Guerre en Iran: Ndong Ibrahim et Bocoum s’échappent, Obounet sans nouvelles

Depuis les récentes frappes menées par les États‑Unis contre l’Iran, la situation sécuritaire dans le pays est critique, poussant de nombreux étrangers à fuir pour sauver leur vie. Parmi eux, plusieurs footballeurs étrangers, dont des Gabonais évoluant en Iran, ont été directement touchés par cette crise. Si Didier Ndong‑Ibrahim et Éric Baboue Boccoum ont pu quitter le pays sain et sauf, Jérémie Obounet reste, pour l’heure, sans nouvelles, suscitant inquiétudes et interrogations.

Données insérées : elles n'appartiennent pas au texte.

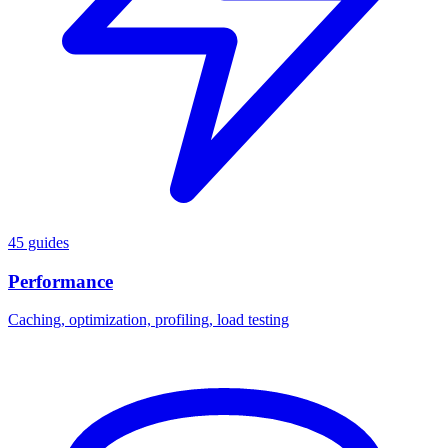
45 guides
Performance
Caching, optimization, profiling, load testing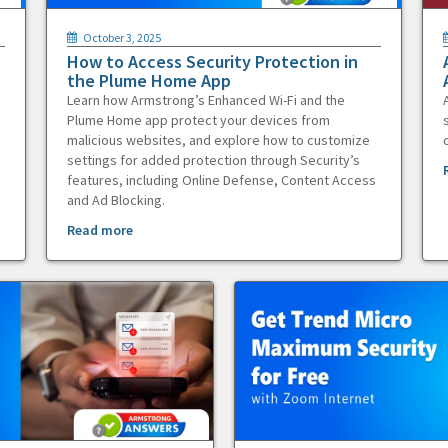
October 3, 2025
How to Access Security Protection in
the Plume Home App
Learn how Armstrong’s Enhanced Wi-Fi and the
Plume Home app protect your devices from
malicious websites, and explore how to customize
settings for added protection through Security’s
features, including Online Defense, Content Access
and Ad Blocking.
Read more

Ndong et Bocoum : une fuite précipitée face à l’urgence

Tout a commencé avec la publication d’une vidéo par Didier Ndong‑Ibrahim sur ses réseaux sociaux, dans laquelle on le voit à bord d’un véhicule avec certains coéquipiers, annonçant être contraint de quitter l’Iran à cause de la guerre. Cette séquence, diffusée tard dans la nuit, traduit l’urgence et la peur qui règnent actuellement dans le pays.

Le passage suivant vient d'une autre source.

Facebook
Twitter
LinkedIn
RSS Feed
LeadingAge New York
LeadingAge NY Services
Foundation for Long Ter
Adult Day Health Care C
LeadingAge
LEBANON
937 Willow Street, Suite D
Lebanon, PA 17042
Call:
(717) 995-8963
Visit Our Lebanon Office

Rapidement, le média gabonais Gaboneco a confirmé que Didier Ndong‑Ibrahim et Éric Baboue Bocoum sont sains et saufs après avoir quitté l’Iran. Une source proche de la Fédération gabonaise de football a précisé que les deux joueurs étaient indisponibles et injoignables pendant plusieurs heures, suscitant l’inquiétude des autorités sportives et du public. Finalement, Ndong a franchi la frontière pour gagner la Turquie, et Bon nombre coum le suivait dans la même direction.
Cette décision de fuir ne surprend qu’en apparence : l’intensification des bombardements a créé un climat où la sécurité des joueurs n’est plus assurée, ni par leurs clubs, ni par les structures locales. Les clubs iraniens, jusque‑là garants de la sécurité de leurs joueurs étrangers, semblent avoir perdu leur capacité à protéger ces derniers dans ce contexte de guerre.
Jérémie Obounet : silence inquiétant

En revanche, Jérémie Obounet, toujours présent en Iran aux dernières nouvelles, n’a donné aucun signe de vie depuis le début de la crise. Cette absence de communication est préoccupante, surtout que ni la Fédération gabonaise de football ni le ministère gabonais des affaires étrangères n’ont publié de communiqué officiel, laissant place à l’inquiétude autour de la sécurité de nos internationaux.
la nécessité d’une réaction claire
Cet épisode met en lumière les failles dans la préparation et la communication des instances sportives et diplomatiques gabonaises face à une crise internationale.
Les prochaines heures seront cruciales pour obtenir des nouvelles d’Obounet et garantir la sécurité de tous les Gabonais expatriés en Iran. Mbolwe news continuera de suivre de près cette affaire.